### Exercise directions
Every line of the data below should be repeated exactly, and no picture should be copied.

### Source data
==================================================

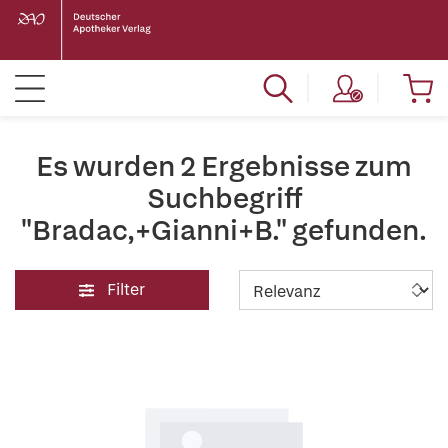
Es wurden 2 Ergebnisse zum
Suchbegriff
"Bradac,+Gianni+B." gefunden.
Filter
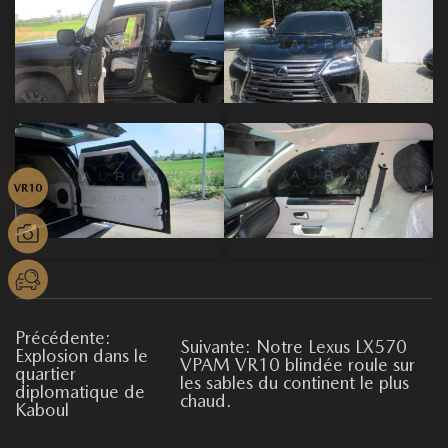
Précédente:
Suivante: Notre Lexus LX570
Explosion dans le
VPAM VR10 blindée roule sur
quartier
les sables du continent le plus
diplomatique de
chaud.
Kaboul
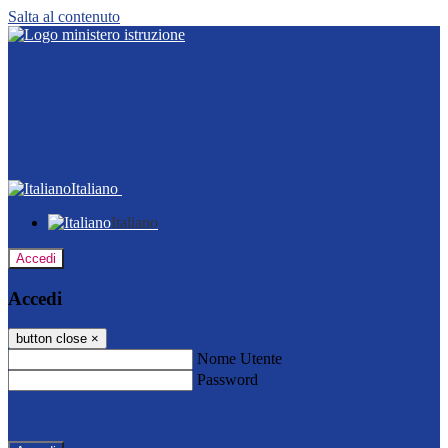
Salta al contenuto
Italiano
Italiano
Accedi
Accedi
button close
×
Nome Utente
Password
Password dimenticata?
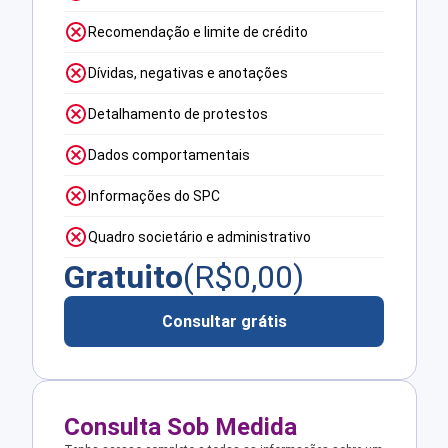
Recomendação e limite de crédito
Dívidas, negativas e anotações
Detalhamento de protestos
Dados comportamentais
Informações do SPC
Quadro societário e administrativo
Gratuito
(R$
0,00
)
Consultar grátis
Consulta Sob Medida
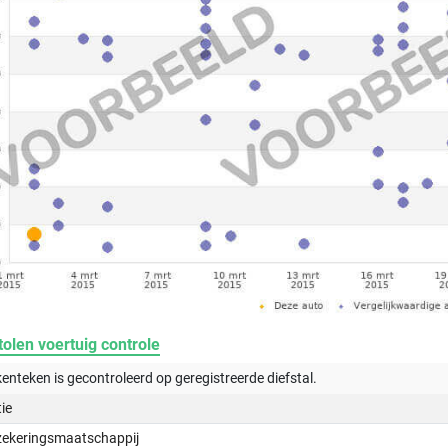
olen voertuig controle
kenteken is gecontroleerd op
geregistreerde
diefstal.
tie
zekeringsmaatschappij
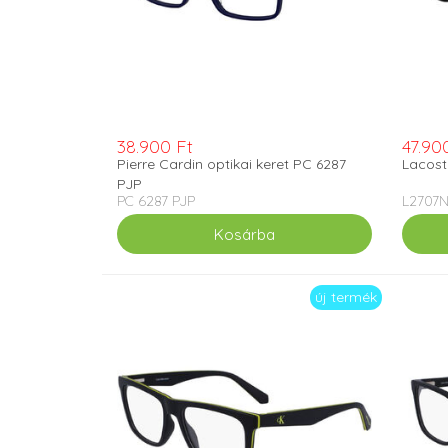
38.900 Ft
47.90
Pierre Cardin optikai keret PC 6287
Lacost
PJP
PC 6287 PJP
L2707
új termék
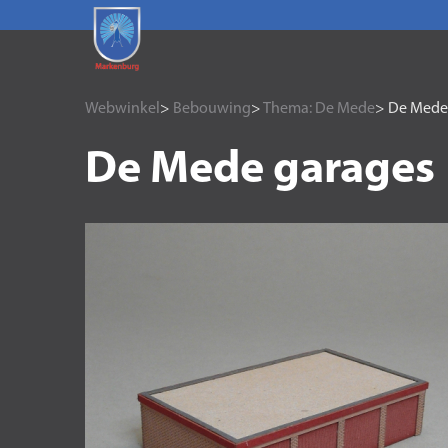
Webwinkel
>
Bebouwing
>
Thema: De Mede
> De Mede
De Mede garages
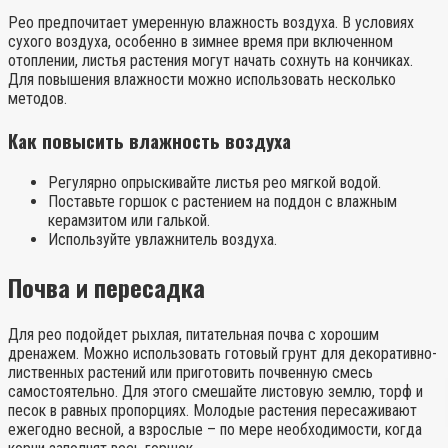
Рео предпочитает умеренную влажность воздуха. В условиях
сухого воздуха, особенно в зимнее время при включенном
отоплении, листья растения могут начать сохнуть на кончиках.
Для повышения влажности можно использовать несколько
методов.
Как повысить влажность воздуха
Регулярно опрыскивайте листья рео мягкой водой.
Поставьте горшок с растением на поддон с влажным
керамзитом или галькой.
Используйте увлажнитель воздуха.
Почва и пересадка
Для рео подойдет рыхлая, питательная почва с хорошим
дренажем. Можно использовать готовый грунт для декоративно-
лиственных растений или приготовить почвенную смесь
самостоятельно. Для этого смешайте листовую землю, торф и
песок в равных пропорциях. Молодые растения пересаживают
ежегодно весной, а взрослые – по мере необходимости, когда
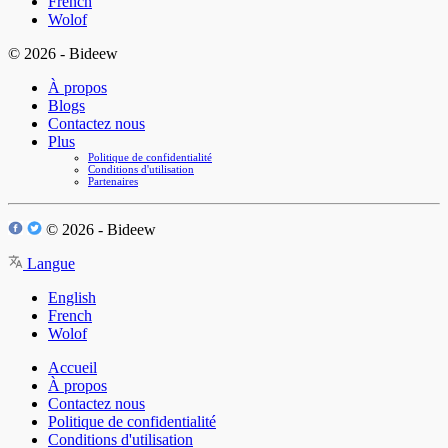
French
Wolof
© 2026 - Bideew
À propos
Blogs
Contactez nous
Plus
Politique de confidentialité
Conditions d'utilisation
Partenaires
© 2026 - Bideew
Langue
English
French
Wolof
Accueil
À propos
Contactez nous
Politique de confidentialité
Conditions d'utilisation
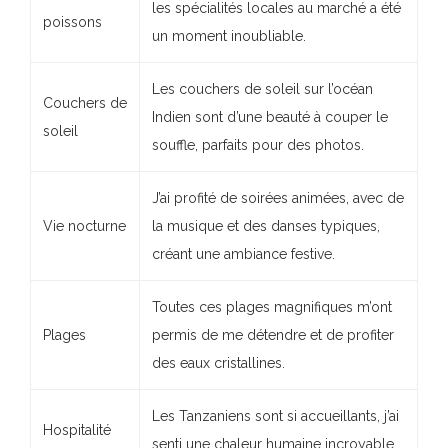
les spécialités locales au marché a été
poissons
un moment inoubliable.
Les couchers de soleil sur l’océan
Couchers de
Indien sont d’une beauté à couper le
soleil
souffle, parfaits pour des photos.
J’ai profité de soirées animées, avec de
Vie nocturne
la musique et des danses typiques,
créant une ambiance festive.
Toutes ces plages magnifiques m’ont
Plages
permis de me détendre et de profiter
des eaux cristallines.
Les Tanzaniens sont si accueillants, j’ai
Hospitalité
senti une chaleur humaine incroyable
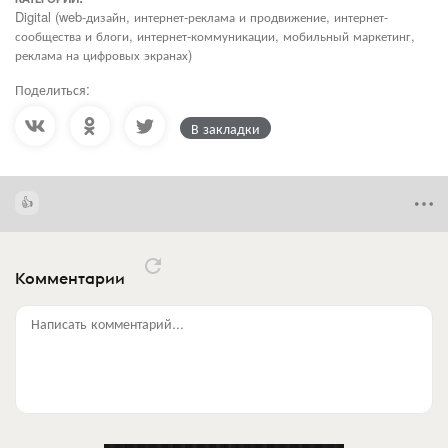
Digital (web-дизайн, интернет-реклама и продвижение, интернет-
сообщества и блоги, интернет-коммуникации, мобильный маркетинг,
реклама на цифровых экранах)
Поделиться:
В закладки
Комментарии
Написать комментарий...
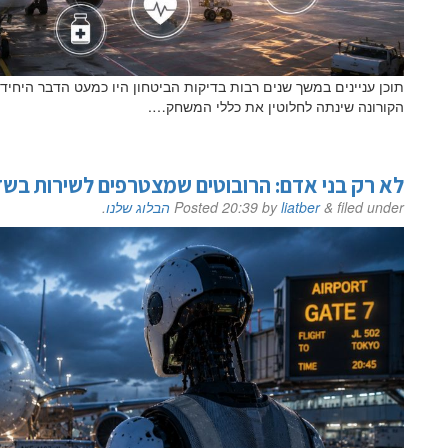
תוכן עניינים במשך שנים רבות בדיקות הביטחון היו כמעט הדבר היח
הקורונה שינתה לחלוטין את כללי המשחק….
לא רק בני אדם: הרובוטים שמצטרפים לשירות בש
filed under
&
liatber
by
20:39
Posted
הבלוג שלנו
.
שם פרטי
דוא"ל
לם
הערות ושאלות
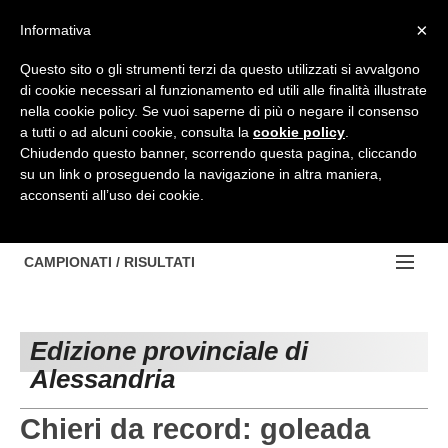
Top Menu
×
Informativa
Questo sito o gli strumenti terzi da questo utilizzati si avvalgono
di cookie necessari al funzionamento ed utili alle finalità illustrate
HOME
nella cookie policy. Se vuoi saperne di più o negare il consenso
a tutti o ad alcuni cookie, consulta la
cookie policy
.
BACHECA
Chiudendo questo banner, scorrendo questa pagina, cliccando
su un link o proseguendo la navigazione in altra maniera,
PROVINCE
acconsenti all’uso dei cookie.
EDIZIONE:
NOTIZIE
TORINO
NOTIZIE:
CAMPIONATI / RISULTATI
Contattaci
IVREA
VIDEO
Campionati e Risultati:
Cerca
PINEROLO
APPROFONDIMENTO
Edizione provinciale di
NAZIONALI
Alessandria
CUNEO
NAZIONALI
REGIONALI
ALESSANDRIA
DILETTANTI
Chieri da record: goleada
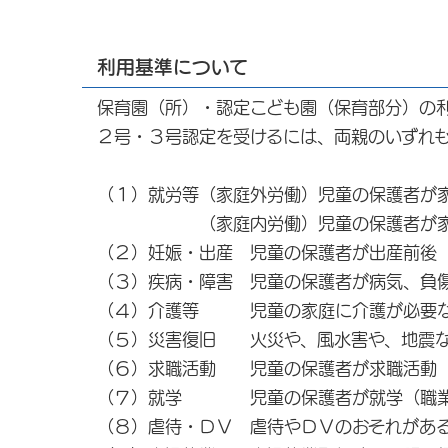
利用基準について
保育園（所）・認定こども園（保育部分）の
２号・３号認定を受けるには、両親のいずれ
（１）就労等（家庭外労働）児童の保護者が
（家庭内労働）児童の保護者が家庭で
（２）妊娠・出産 児童の保護者が出産前後
（３）疾病・障害 児童の保護者が病気、負
（４）介護等 児童の家庭に介護が必要な高
（５）災害復旧 火災や、風水害や、地震な
（６）求職活動 児童の保護者が求職活動（
（７）就学 児童の保護者が就学（職業訓
（８）虐待・ＤＶ 虐待やＤＶのおそれがあ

==================================================

### Exercise result
Es wurden 2 Ergebnisse zum
Suchbegriff
"Bradac,+Gianni+B." gefunden.
Filter
Précédente:
Suivante: Notre Lexus LX570
Explosion dans le
VPAM VR10 blindée roule sur
quartier
les sables du continent le plus
diplomatique de
chaud.
Kaboul
Salta al contenuto
Italiano
Italiano
Accedi
Accedi
button close
×
Nome Utente
Password
Password dimenticata?
Recomendação e limite de crédito
Dívidas, negativas e anotações
Detalhamento de protestos
Dados comportamentais
Informações do SPC
Quadro societário e administrativo
Gratuito
(R$
0,00
)
Consultar grátis
Consulta Sob Medida
olen voertuig controle
kenteken is gecontroleerd op
geregistreerde
diefstal.
tie
zekeringsmaatschappij
38.900 Ft
47.90
Pierre Cardin optikai keret PC 6287
Lacost
PJP
PC 6287 PJP
L2707
új termék
Webwinkel
>
Bebouwing
>
Thema: De Mede
> De Mede
De Mede garages
Рео предпочитает умеренную влажность воздуха. В условиях
сухого воздуха, особенно в зимнее время при включенном
отоплении, листья растения могут начать сохнуть на кончиках.
Для повышения влажности можно использовать несколько
методов.
Как повысить влажность воздуха
Регулярно опрыскивайте листья рео мягкой водой.
Поставьте горшок с растением на поддон с влажным
керамзитом или галькой.
Используйте увлажнитель воздуха.
Почва и пересадка
Для рео подойдет рыхлая, питательная почва с хорошим
дренажем. Можно использовать готовый грунт для декоративно-
лиственных растений или приготовить почвенную смесь
самостоятельно. Для этого смешайте листовую землю, торф и
песок в равных пропорциях. Молодые растения пересаживают
ежегодно весной, а взрослые – по мере необходимости, когда
French
Wolof
© 2026 - Bideew
À propos
Blogs
Contactez nous
Plus
Politique de confidentialité
Conditions d'utilisation
Partenaires
© 2026 - Bideew
Langue
English
French
Wolof
Accueil
À propos
Contactez nous
Politique de confidentialité
Conditions d'utilisation
les spécialités locales au marché a été
poissons
un moment inoubliable.
Les couchers de soleil sur l’océan
Couchers de
Indien sont d’une beauté à couper le
soleil
souffle, parfaits pour des photos.
J’ai profité de soirées animées, avec de
Vie nocturne
la musique et des danses typiques,
créant une ambiance festive.
Toutes ces plages magnifiques m’ont
Plages
permis de me détendre et de profiter
des eaux cristallines.
Les Tanzaniens sont si accueillants, j’ai
Hospitalité
senti une chaleur humaine incroyable
Digital (web-дизайн, интернет-реклама и продвижение, интернет-
сообщества и блоги, интернет-коммуникации, мобильный маркетинг,
реклама на цифровых экранах)
Поделиться:
В закладки
Комментарии
Написать комментарий...
תוכן עניינים במשך שנים רבות בדיקות הביטחון היו כמעט הדבר היח
הקורונה שינתה לחלוטין את כללי המשחק….
לא רק בני אדם: הרובוטים שמצטרפים לשירות בש
filed under
&
liatber
by
20:39
Posted
הבלוג שלנו
.
שם פרטי
דוא"ל
לם
הערות ושאלות
Top Menu
×
Informativa
Questo sito o gli strumenti terzi da questo utilizzati si avvalgono
di cookie necessari al funzionamento ed utili alle finalità illustrate
HOME
nella cookie policy. Se vuoi saperne di più o negare il consenso
a tutti o ad alcuni cookie, consulta la
cookie policy
.
BACHECA
Chiudendo questo banner, scorrendo questa pagina, cliccando
su un link o proseguendo la navigazione in altra maniera,
PROVINCE
acconsenti all’uso dei cookie.
EDIZIONE:
NOTIZIE
TORINO
NOTIZIE:
CAMPIONATI / RISULTATI
Contattaci
IVREA
VIDEO
Campionati e Risultati:
Cerca
PINEROLO
APPROFONDIMENTO
Edizione provinciale di
NAZIONALI
Alessandria
CUNEO
NAZIONALI
REGIONALI
ALESSANDRIA
DILETTANTI
Chieri da record: goleada
利用基準について
保育園（所）・認定こども園（保育部分）の
２号・３号認定を受けるには、両親のいずれ
（１）就労等（家庭外労働）児童の保護者が
（家庭内労働）児童の保護者が家庭で
（２）妊娠・出産 児童の保護者が出産前後
（３）疾病・障害 児童の保護者が病気、負
（４）介護等 児童の家庭に介護が必要な高
（５）災害復旧 火災や、風水害や、地震な
（６）求職活動 児童の保護者が求職活動（
（７）就学 児童の保護者が就学（職業訓
（８）虐待・ＤＶ 虐待やＤＶのおそれがあ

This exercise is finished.